Invest at entry level to ease recruitment crisis
With the latest figures from the Office of National Statistics showing that hospitality vacancies were lower in March than the previous month, Bizimply is urging employers to take a two-pronged approach to their staffing needs.
Chief executive, Conor Shaw, said: “In the current market, hospitality managers are having to invest in the pay and conditions of key staff, such as GMs and head chefs, with pay increases and retention bonuses.
“That is already stretching wage budgets, so employers don’t always have the option to increase pay significantly for entry-level staff working front-of-house and kitchen shifts. However, it’s important to understand employee motivation at this level.
“Many of the businesses we work with rely on part-time staff, including team members who combine work with their studies, or who have childcare or other commitments.

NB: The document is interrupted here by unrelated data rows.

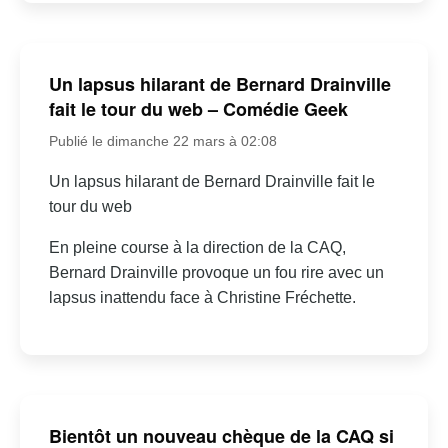
Un lapsus hilarant de Bernard Drainville
fait le tour du web – Comédie Geek
Publié le dimanche 22 mars à 02:08
Un lapsus hilarant de Bernard Drainville fait le
tour du web
En pleine course à la direction de la CAQ,
Bernard Drainville provoque un fou rire avec un
lapsus inattendu face à Christine Fréchette.
Bientôt un nouveau chèque de la CAQ si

For these employees, there is now the potential to take home a little more from every shift they work, through the recent increase in the minimum wage and the rise in the National Insurance threshold from June.
“That may be enough of an incentive for them to sign up for the additional hours that every operator is crying out for, and could be a contributing factor in the slight easing in vacancies seen in the latest ONS stats.”
The ONS data
Figures from the ONS published this week show:
- A record 29.6 million people were employed in the UK in March, up 35,000 on February 2022.
- Vacancies in the accommodation and food service sector were down to 164,000 from January to March, which is slightly fewer than the 166,000 vacancies recorded from December to February.
Shaw added: “The recruitment crisis certainly hasn’t gone away, but the slight decline in vacancy numbers reflects our experience that the most switched-on operators are investing in systems that help them to mitigate the impact.
“An employer trying to run their businesses with 10% vacancy rates needs their existing staff to be 10% more efficient, and every employee willing to work an extra shift helps to relieve the immediate challenge for employers.
“Businesses that have robust workforce management systems in place will be able to input the new rates of pay and NI, give maximum notice of shifts, and process any changes in employees’ shift patterns quickly, and so will be best placed to benefit.”